Spirited Away, as well as any Miyazaki film, has been low on my list. I am still not fully “into” anime, but my husband and I began seeking more and more of it out mid 2016. I like the horror / gorey kind like Elfen Lied, Black Butler, Death Note, and Steins Gate as well as some of the more innocent ones – Pokemon (duh), Avatar: The Last Airbender, and Teen Titans. But I am NOT fully into anime. I am not sure if I will ever get there.
Someone on my Instagram page requested that I look into Spirited Away for a possible review, so I got my hands on it and started watching it one night while my husband napped. I am not exaggerating when I say this is one of the strangest films I have ever seen; I am not lying when I say I had to sit up and put my glasses on to concentrate fully, kind of like when you’re driving somewhere new and have to turn the radio down.

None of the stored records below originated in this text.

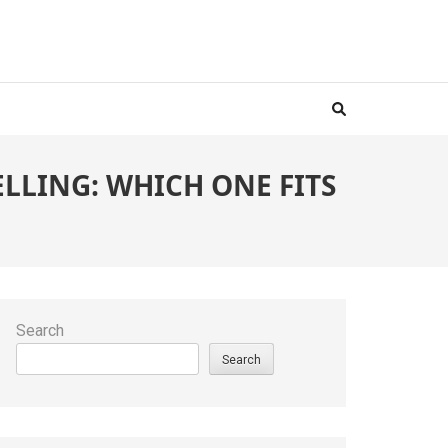
LLING: WHICH ONE FITS
Search
Search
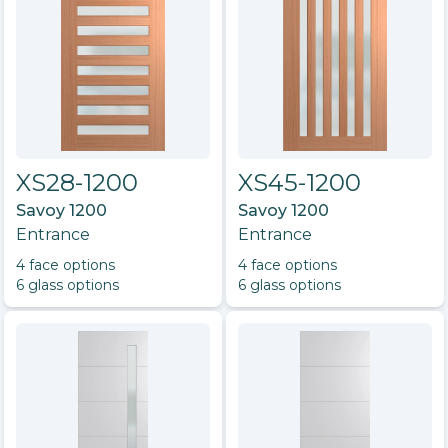
XS28-1200
XS45-1200
Savoy 1200
Savoy 1200
Entrance
Entrance
4
face option
s
4
face option
s
6
glass option
s
6
glass option
s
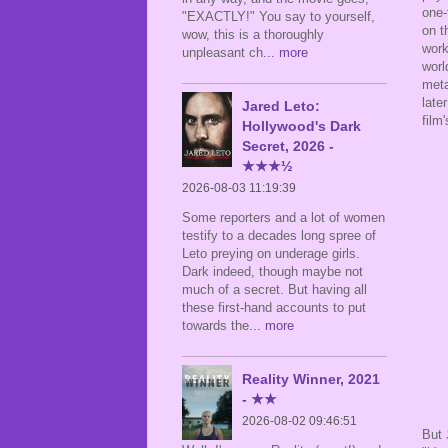
one-
"EXACTLY!" You say to yourself,
on t
wow, this is a thoroughly
work
unpleasant ch
... more
worl
meta
late
Jared Leto:
film'
Hollywood's Dark
Secret, 2026 -
★★★½
2026-08-03 11:19:39
Some reporters and a lot of women
testify to a decades long spree of
Leto preying on underage girls.
Dark indeed, though maybe not
much of a secret. But having all
these first-hand accounts to put
towards the
... more
Reality Winner, 2021
- ★★
2026-08-02 09:46:51
But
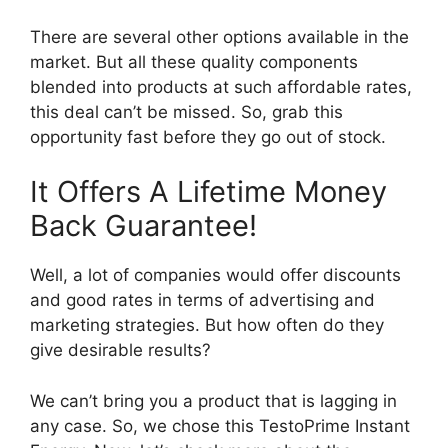
There are several other options available in the
market. But all these quality components
blended into products at such affordable rates,
this deal can’t be missed. So, grab this
opportunity fast before they go out of stock.
It Offers A Lifetime Money
Back Guarantee!
Well, a lot of companies would offer discounts
and good rates in terms of advertising and
marketing strategies. But how often do they
give desirable results?
We can’t bring you a product that is lagging in
any case. So, we chose this TestoPrime Instant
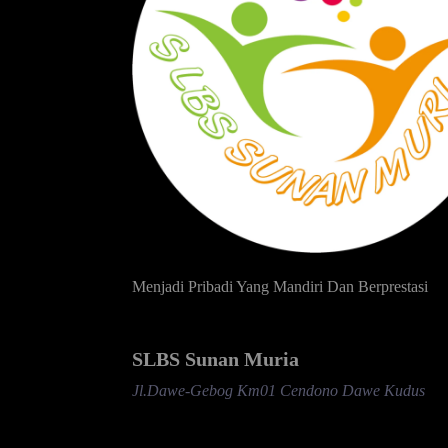
Menjadi Pribadi Yang Mandiri Dan Berprestasi
SLBS Sunan Muria
Jl.Dawe-Gebog Km01 Cendono Dawe Kudus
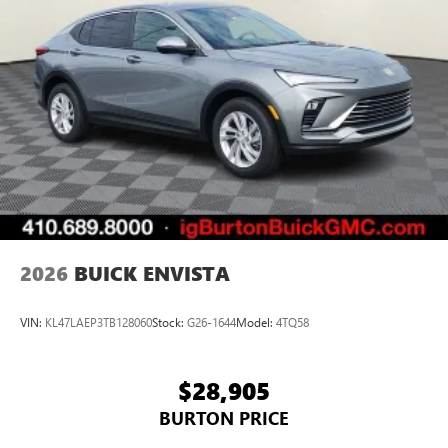
2026
BUICK ENVISTA
VIN:
KL47LAEP3TB128060
Stock:
G26-1644
Model:
4TQ58
$28,905
BURTON PRICE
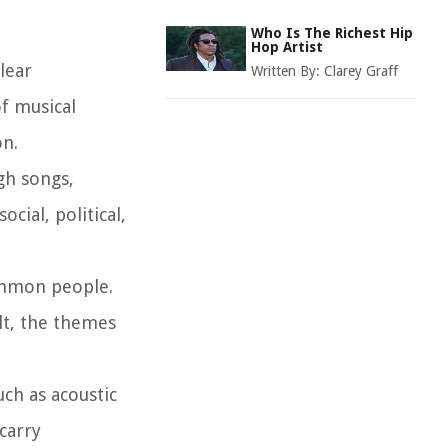
Who Is The Richest Hip
Hop Artist
lear
Written By:
Clarey Graff
of musical
on.
gh songs,
cial, political,
common people.
ult, the themes
uch as acoustic
 carry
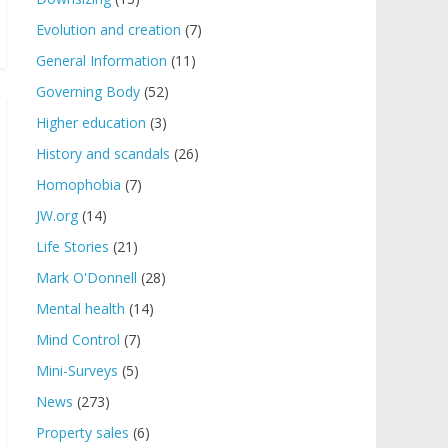
Evolution and creation
(7)
General Information
(11)
Governing Body
(52)
Higher education
(3)
History and scandals
(26)
Homophobia
(7)
JW.org
(14)
Life Stories
(21)
Mark O'Donnell
(28)
Mental health
(14)
Mind Control
(7)
Mini-Surveys
(5)
News
(273)
Property sales
(6)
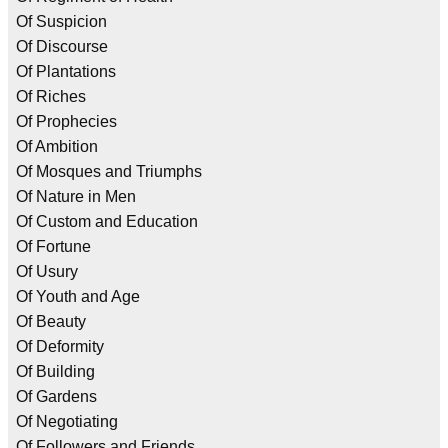
Of Suspicion
Of Discourse
Of Plantations
Of Riches
Of Prophecies
Of Ambition
Of Mosques and Triumphs
Of Nature in Men
Of Custom and Education
Of Fortune
Of Usury
Of Youth and Age
Of Beauty
Of Deformity
Of Building
Of Gardens
Of Negotiating
Of Followers and Friends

Chihiro is a young girl whose family is moving to a new place. Along the way they make a pit stop and traverse, accidentally, into the spirit world. Her parents are turned into pigs and she is thrust into child labor at a famous bath house by the notion of her new dragon – boy friend. Chihiro meets many spirits – some good, some awful, all downright freakin weird – on her journey to healing her parents and catching that train back to the human world.
First of all, I want to say that I’ve seen many a strange film. I seek out strange film. I like to watch things and feel strange. This is a strange film. I can’t remember the last time I became wrapped up in a plot simply because of the auxiliary characters. Not surprisingly, they were my favorite part. In a multitude of humanoid beings there were special ones – dragons, frogs, man spiders, soot people, twins with the most gigantic heads, decapitated heads, a giant baby, and of course, No Face. This film’s entirety is filled to the brim with such interesting souls, you can’t allow yourself to look away. You can’t wait to meet the next one.
No Face was my favorite of them all. The poor thing that grows gold from his palms and only wimpers. The little guy that eats everything in sight and only grows hungrier. The underdog that didn’t know his place was across the world. I rooted for him from the first time I saw him floating bashfully on that bridge.
The animation itself is of pure cinematic feat. It has aged so extremely well – more than once I had to remind myself that this is 2001 tech – I still can’t believe that this film is sixteen years old. The detail is extraordinary – the motion is smoother than that giant baby’s bottom. The pacing is natural and exciting – watching this film is just as much of an experience as Chihiro’s living it.
There are themes galore – family, bravery, work ethic and friendship – but this is not a film for children. Often, it provides a healthy level of fear and nightmarish situations. Not to mention the sensory overload.
I’ve waited a long time to watch Spirited Away and I wish I would have seen it sooner – Chihiro’s strange journey through the spirit world will leave you breathless, your attention will be locked, you’ll feel happiness, sadness, hopelessness and love as you find yourself being spirited away.